Gastineau is the latest in a growing list of professional athletes, active and retired, who have come forward about concussion-related health issues, including chronic traumatic encephalopathy, which is known to contribute to cognitive impairment, depression, and even suicide. Due to their frequent occurrence during play, concussions has gained nearly as much exposure in recent years as the game of football itself.
It’s no wonder then that concussion is now the subject of much research, including a recent study conducted by scientists at the National Institutes of Health that identified a biomarker that may help neuropsychologists determine the severity of a concussion and how soon a player can get back in the game.
Jessica Gill and her team of researchers at the NIH decided to look at tau, a protein notorious for its role in Alzheimer’s disease. It is secreted after brain trauma, so Gill thought tau might serve as a corollary of concussion severity.
Prior research using subjects who played ice hockey determined that elevated levels of tau in plasma were associated with the duration of time before an athlete was cleared to return to play (RTP). That protocol includes cognitive tests, postural stability, and symptom reporting to a consulting physician.
According to Gill, employing a biomarker test might ameliorate some of the ambiguous aspects of relying on self-reported symptoms from players. “In fact, part of the reason we did this study is that RTP is dependent on symptom recording,” said Gill. “But, athletes are biased. Trainers, coaches, and parents, as well as military—everyone wants to get back in the game.”
Gill planned to test tau as a biomarker using a younger cohort that represented female and male athletes. Her team hypothesized that acute increases in plasma levels of tau would correlate with a longer time for athletes to return to play.
“Tau gives us another level to understand what’s going on,” she said.
Gill tested 632 male and female NCAA athletes at the start of their athletic seasons to collect baseline data. She used two control groups, consisting of concussed non-athletes and non-concussed athletes, to compare to 46 subjects who experienced a sports-related concussion during the study period.
The results confirmed those of previous studies and offered some new insights. Plasma tau increased when tested 6 hours after a concussion, which ultimately correlated with a longer RTP. But Gill was surprised by the results from one of the control groups: all athletes, regardless of concussion, had elevated tau.
“Previous comparisons were with healthy controls, not athletes without concussion,” said Gill. “We added that control.”
The finding that tau doesn’t arise solely from brain trauma suggested a more complex role than the researchers had thought. However, its marked elevation in concussed athletes and its demonstrated relationship to RTP suggested that tau may be a legitimate biomarker with applications on the sidelines of multiple sports, including professional football.
“The biomarkers are kind of the holy grail everybody is looking for as predictive of the seriousness of a concussion and the duration of return to play,” said Kenneth Perrine, consulting neuropsychologist for the New York Jets. Perrine approves professional athletes for return to play once he’s evaluated them after concussion, but he has doubts about relying on biomarker research.
“The problem with a lot of these studies is that they ignore the actual symptomatology and what the player is actually experiencing,” said Perrine. “Just because a player returns to play does not mean they have completely cleared their symptoms.”
While the NFL is an early technology adopter both on and off the field (think instant replay and locker room X-rays), the latest advances in blood testing aren’t necessarily the answer for prognosticating about concussed football players.
“What I like to do is look the player in the eyes, and as a psychologist, being able to look at them and say all right, how are you really feeling?” Perrine said. “Being able to integrate the totality of the particular player is critical.”
”Some of the players at the pro level go out partying the night before I do my testing. The trainer will tell me he’s been out until early morning.
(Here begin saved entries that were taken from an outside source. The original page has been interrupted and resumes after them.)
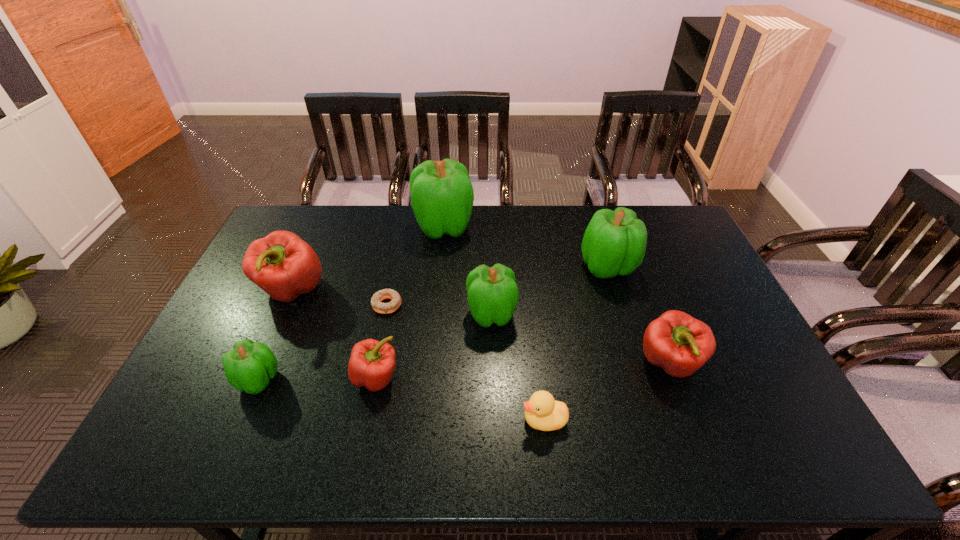 Identify which object is the second closest to the second pink bell pepper from right to left. Please provide its 2D coordinates. Your answer should be formatted as a tuple, i.e. [(x, y)], where the tuple contains the x and y coordinates of a point satisfying the conditions above.

[(250, 365)]

What are the coordinates of `the second closest object relative to the second biggest green bell pepper` in the screenshot? It's located at (493, 294).

Where is `bell pepper that stands as the sixth closest to the doughnut`? Image resolution: width=960 pixels, height=540 pixels. bell pepper that stands as the sixth closest to the doughnut is located at coordinates (614, 242).

You are a GUI agent. You are given a task and a screenshot of the screen. Output one action in this format:
    pyautogui.click(x=<x>, y=<y>)
    Task: Click on the bell pepper that is the closest one to the leftmost green bell pepper
    The height and width of the screenshot is (540, 960).
    Given the screenshot: What is the action you would take?
    pyautogui.click(x=283, y=265)

Identify which green bell pepper is the second nearest to the doughnut. Please provide its 2D coordinates. Your answer should be formatted as a tuple, i.e. [(x, y)], where the tuple contains the x and y coordinates of a point satisfying the conditions above.

[(442, 196)]

I want to click on green bell pepper that is the third closest to the leftmost green bell pepper, so click(614, 242).

Find the location of a particular element. This screenshot has height=540, width=960. pink bell pepper that is the second closest one to the second shortest object is located at coordinates (371, 364).

Image resolution: width=960 pixels, height=540 pixels. I want to click on pink bell pepper that is the second closest to the biggest green bell pepper, so (x=371, y=364).

Locate an element on the screen. The image size is (960, 540). vacant area that satisfies the following two spatial constraints: 1. on the back side of the shortest object; 2. on the right side of the third smallest green bell pepper is located at coordinates (396, 267).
He’s here now at eight in the morning. That can be a problem. So the individual’s background and the totality of what’s going on in their lives factors into it,” he added.
According to Perrine, collegiate athletes will intentionally cover up their symptoms more than professionals. They have more of an incentive to keep playing, especially if they’ve been pursuing football since an early age. In that case, a biomarker such as tau may come in useful as one of the tools a physician can use to clear a player to get back on the field.
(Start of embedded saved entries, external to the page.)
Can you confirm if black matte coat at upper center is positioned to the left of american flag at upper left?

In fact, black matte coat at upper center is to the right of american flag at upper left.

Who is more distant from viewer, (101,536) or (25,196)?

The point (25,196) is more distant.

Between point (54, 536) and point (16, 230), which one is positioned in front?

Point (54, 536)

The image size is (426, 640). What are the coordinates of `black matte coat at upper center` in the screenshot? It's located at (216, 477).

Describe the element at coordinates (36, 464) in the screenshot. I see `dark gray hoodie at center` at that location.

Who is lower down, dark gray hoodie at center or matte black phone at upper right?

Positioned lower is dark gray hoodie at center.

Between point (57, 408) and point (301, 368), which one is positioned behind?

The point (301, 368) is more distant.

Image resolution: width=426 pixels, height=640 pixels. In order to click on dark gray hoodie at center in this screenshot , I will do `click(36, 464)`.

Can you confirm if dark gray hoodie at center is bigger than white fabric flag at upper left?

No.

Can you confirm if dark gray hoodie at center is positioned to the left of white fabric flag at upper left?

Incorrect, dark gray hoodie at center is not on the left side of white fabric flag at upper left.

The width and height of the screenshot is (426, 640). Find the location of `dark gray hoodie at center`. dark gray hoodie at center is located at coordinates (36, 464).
“We want to be able to get something that can be generalized to different cohorts,” said Gill, who thinks this study is an early step towards a test that can be used across the younger age groups, including for high school and middle school athletes.
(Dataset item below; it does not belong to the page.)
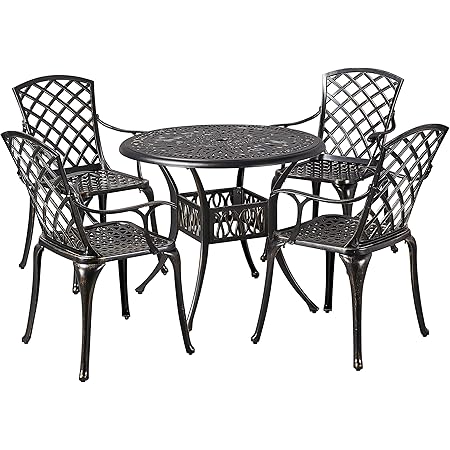 Find the location of a particular element. The width and height of the screenshot is (450, 450). seats of chairs is located at coordinates (333, 167), (327, 230), (107, 241), (93, 181). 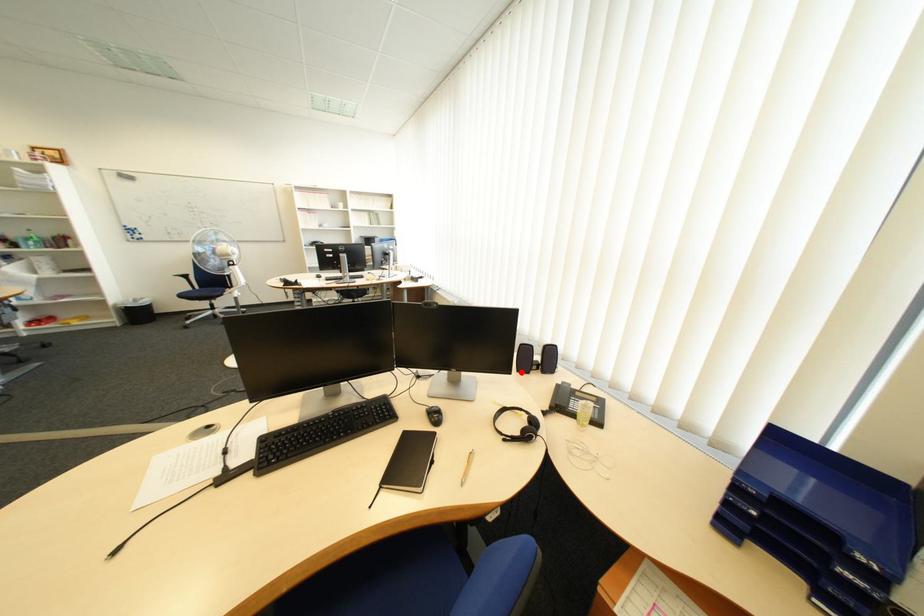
Even beyond that, however, is the potential for research into tau to shed light on other brain ailments outside of sports, including in the military where soldiers suffering from brain trauma may return to service or civilian life with long-term dysfunction, said Gill.
“This is where the science is really beginning,” she said. “Now we know we can use [tau] and peripheral blood to understand brain-related injuries. We’re only just now starting to understand.”